Another family is dealing with a closed head injury patient. He and his girlfriend were in a car she was driving. They were arguing. He had consumed some alcohol. He impulsively decided to exit the moving car. Here we are. She is by his side with silent tears streaming down her cheeks. His father is here from Puerto Rico, praying to Virgin of Guadalupe. I ask him about the medallion around his neck and we talk about his piety and practices. I tell them about Mass times and offer a rosary. The girlfriend and he had planned to marry, once she finished confirmation and got her first marriage annulled. She tells me that she know this will be a long healing process for him, but also for all of them. I think the biggest part of “us” is for her. The guilt, wishing time could be turned back. We pray and I visit a couple days in a row through the crucial time. And she starts to talk about him more. One day he is restrained with leather restraints- he has broken through the others. She tells me he has always been strong, and they have had their problems. I wonder if this has been physical, but do not ask. “There are things I can only share with the priest who knows us, who knew us before.” I encourage this. I feel honored when on a day when he is cycling to awareness, she introduces me to him and tells him I have been here every day to see him and pray for him. Having had a good friend recover from a closed head injury and seeing her two year struggle, I try to encourage caring for self and not being afraid to rely on friends to help her through. She knows this will be hard- “ I have been the strong one- the one in control- I have held this together.” How hard to know that all her effort has not been enough. She cannot will or love it into being. And how hard will it be to walk this journey- how many problems will be swept under the rug that led to the jumping out.
A Muslim family with a tragic birthing experience. The mother/wife is critical. The extended family is here. Originally from Pakistan, some speak English and some do not. The husband stands by the bedside, wrapped in a blanket, bowing and praying and crying. We meet. I ask about his wife, and about his son. We talk about how he has held his son, and his name. I later learn that I am the first to ask the baby’s name.
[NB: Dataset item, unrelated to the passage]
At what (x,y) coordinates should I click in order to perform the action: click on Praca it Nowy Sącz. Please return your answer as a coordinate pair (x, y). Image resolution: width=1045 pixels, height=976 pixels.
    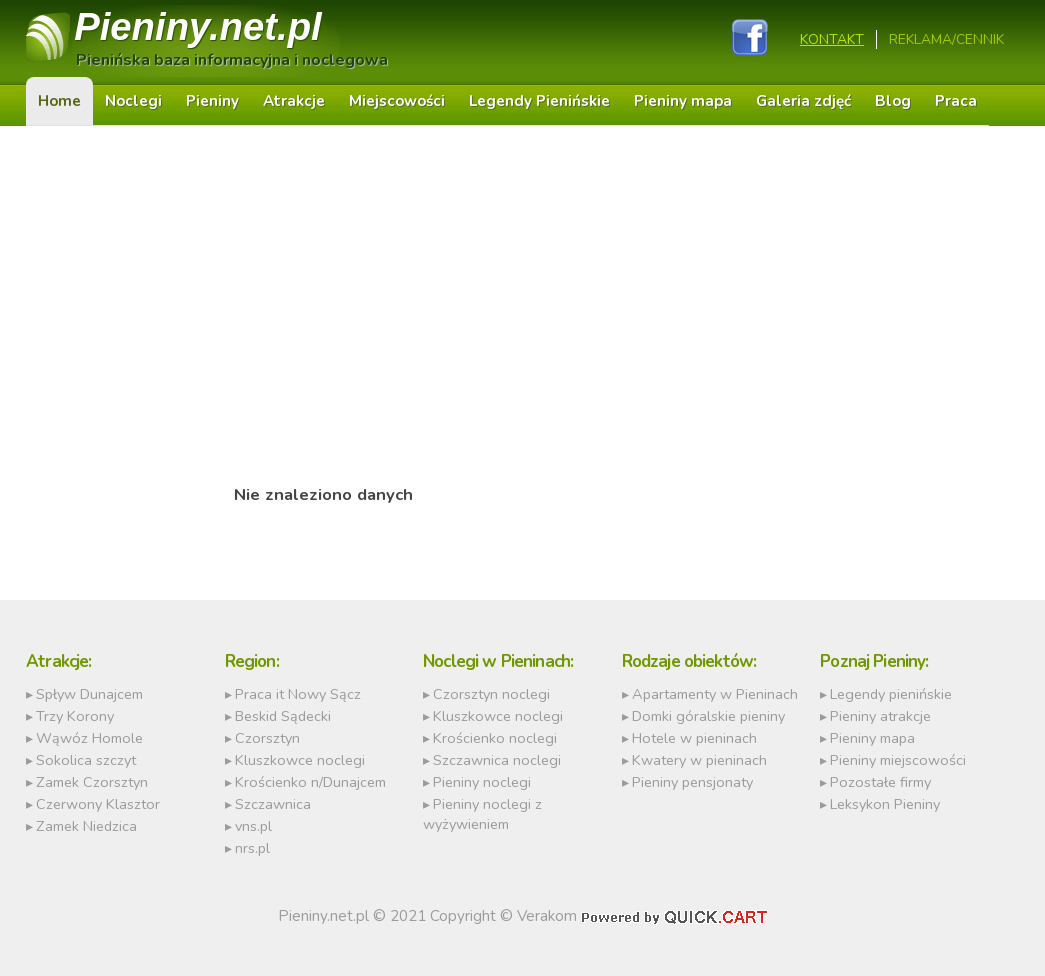
    Looking at the image, I should click on (298, 694).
After awhile, he turns and asks me “will you please pray for me, for her?” I ask if he would like to pray together now. Tears streaming, he says he would. I am humbled and honored, given that I am a Christian woman, not dressed in the proper way, but all of this is transcended in this moment. I think carefully about the prayer, and offer it slowly, a prayer which I can pray but which respects their faith. God as creator, God as being gracious, holding us in the palm of his hand, God as healer, and bringer of peace, with pauses for silences. I realize he is also praying in his native tongue, in Urdu, in the silences. We are truly praying together. I ask if he would like a Qur’an to help him in this time. He says he would and I obtain one along with a prayer rug and set aside a place for him to pray.
"Can you wipe away these tears?" is a universal desire, hope and plea. What we all yearn for across time, space, definitions. To play some small role in this grand task is humbling and profound.

2 comments:

Diane said...

oh, C, this is such a moving set of stories about wiping away many kinds of tears.

God's strength and compassion to you in your work.

david said...

A very touching story indeed. God's blessings for those in your care, and for you the caregiver.